Well, that might near brung tears into my eyes, and I didn’t keer no more about ole Zeb’s name. Not a bit. By God, if he said he was Zeb Pike, then he was Zeb Pike, and them others just only thought that he was dead. Hell, maybe he was old as the hills. And maybe he had gone back to that ole peak and clumb it when no one was around to see. And I swore to myself that the next man what told me that ole Zeb was a liar and a fool, well, hell, I’d just kill the son of a bitch. That’s all.

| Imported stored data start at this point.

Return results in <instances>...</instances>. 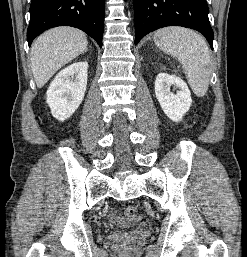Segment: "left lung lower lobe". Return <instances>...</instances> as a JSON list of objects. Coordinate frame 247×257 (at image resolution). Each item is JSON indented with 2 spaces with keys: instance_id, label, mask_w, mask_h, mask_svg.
I'll list each match as a JSON object with an SVG mask.
<instances>
[{
  "instance_id": "left-lung-lower-lobe-1",
  "label": "left lung lower lobe",
  "mask_w": 247,
  "mask_h": 257,
  "mask_svg": "<svg viewBox=\"0 0 247 257\" xmlns=\"http://www.w3.org/2000/svg\"><path fill=\"white\" fill-rule=\"evenodd\" d=\"M135 45L148 33L166 26H182L202 33L213 49L206 0H134Z\"/></svg>"
}]
</instances>
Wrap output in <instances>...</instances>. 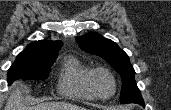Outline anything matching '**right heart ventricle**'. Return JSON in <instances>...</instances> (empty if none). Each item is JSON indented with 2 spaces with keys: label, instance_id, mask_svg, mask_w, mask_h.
I'll return each instance as SVG.
<instances>
[{
  "label": "right heart ventricle",
  "instance_id": "1",
  "mask_svg": "<svg viewBox=\"0 0 171 110\" xmlns=\"http://www.w3.org/2000/svg\"><path fill=\"white\" fill-rule=\"evenodd\" d=\"M91 69L76 57L65 59L58 79V91L61 95L79 99L94 100L88 85Z\"/></svg>",
  "mask_w": 171,
  "mask_h": 110
}]
</instances>
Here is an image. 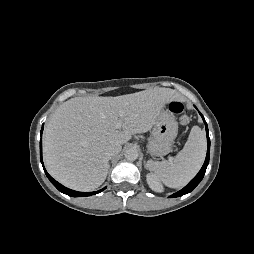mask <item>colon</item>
I'll return each mask as SVG.
<instances>
[{
    "instance_id": "1",
    "label": "colon",
    "mask_w": 254,
    "mask_h": 254,
    "mask_svg": "<svg viewBox=\"0 0 254 254\" xmlns=\"http://www.w3.org/2000/svg\"><path fill=\"white\" fill-rule=\"evenodd\" d=\"M170 110L175 113L180 115V122L183 126H186L189 123V117L184 114L185 110V104L180 101H173L170 104Z\"/></svg>"
}]
</instances>
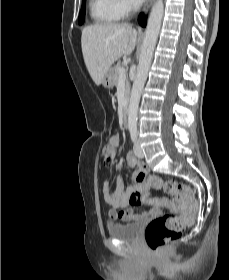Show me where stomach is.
<instances>
[{
  "label": "stomach",
  "mask_w": 229,
  "mask_h": 280,
  "mask_svg": "<svg viewBox=\"0 0 229 280\" xmlns=\"http://www.w3.org/2000/svg\"><path fill=\"white\" fill-rule=\"evenodd\" d=\"M103 87L107 89H112L114 86V71L113 69H109L103 77L102 80Z\"/></svg>",
  "instance_id": "1"
}]
</instances>
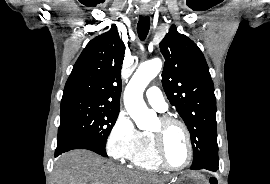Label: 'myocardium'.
Instances as JSON below:
<instances>
[{
    "label": "myocardium",
    "instance_id": "myocardium-1",
    "mask_svg": "<svg viewBox=\"0 0 270 184\" xmlns=\"http://www.w3.org/2000/svg\"><path fill=\"white\" fill-rule=\"evenodd\" d=\"M159 121L161 124V129L158 131H152L150 133L153 140L156 157L159 163L163 168L170 171H182L186 169L191 164L193 159V143L188 127L183 121L172 116H162ZM173 125L180 127L184 132L188 148L187 160L182 166L179 167H175L169 164L165 156V130Z\"/></svg>",
    "mask_w": 270,
    "mask_h": 184
}]
</instances>
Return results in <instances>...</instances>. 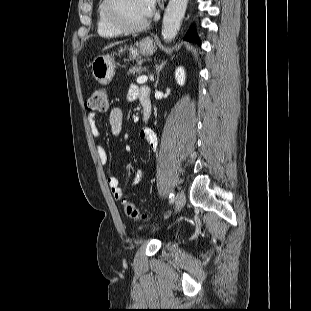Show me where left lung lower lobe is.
I'll return each mask as SVG.
<instances>
[{
  "label": "left lung lower lobe",
  "mask_w": 311,
  "mask_h": 311,
  "mask_svg": "<svg viewBox=\"0 0 311 311\" xmlns=\"http://www.w3.org/2000/svg\"><path fill=\"white\" fill-rule=\"evenodd\" d=\"M184 39L187 41H190V42L200 43L193 28L189 29V31L186 33Z\"/></svg>",
  "instance_id": "left-lung-lower-lobe-1"
}]
</instances>
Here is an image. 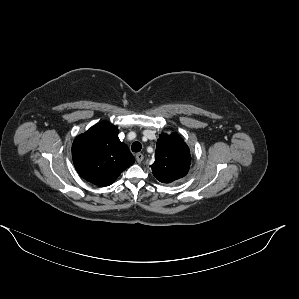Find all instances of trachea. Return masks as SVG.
I'll list each match as a JSON object with an SVG mask.
<instances>
[{
  "label": "trachea",
  "instance_id": "3493384b",
  "mask_svg": "<svg viewBox=\"0 0 299 299\" xmlns=\"http://www.w3.org/2000/svg\"><path fill=\"white\" fill-rule=\"evenodd\" d=\"M141 148H142V145L140 142H134L131 146V150L133 152H139L141 150Z\"/></svg>",
  "mask_w": 299,
  "mask_h": 299
}]
</instances>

I made sure that ole Zeb had ever’thing he needed, and then I went out a looking for Clell and Asa. I spent the whole rest of that day wandering around that town, but I never seed them. Now and then I checked back on ole Zeb, and I made sure that he had his meals whenever he got hungry, and I made damn sure that he had plenty a good whiskey. Late that evening I was back in the same saloon where I had original met up with ole Red, and I was looking around for Asa and Clell, and damned if ole Red didn’t come a sidling back up to me. To tell the truth, I was kinda glad to see her again.
Well, to cut this short, me and her had us a drink and went on upstairs and had us another good time, and when we was done, she got kinda quiet. She was kinda setting up there on the bed, and she looked to me like as if her mind was off somewheres else. That didn’t set real well with me, ’cause my mind weren’t nowhere except on her pretty nekkid body and what all we had just did with one another.
“Something wrong, Red?” I asked her. I just come right out and asked her that. She waited a minute and then she looked at me.
“Kid,” she said, “is your last name Parmlee?”
That kinda surprised me. I didn’t recall that I had ever said nothing about my full name in this damn town, and I sorta wondered how come her to have heared it and where it was or who it was from that she had got hold of it like that.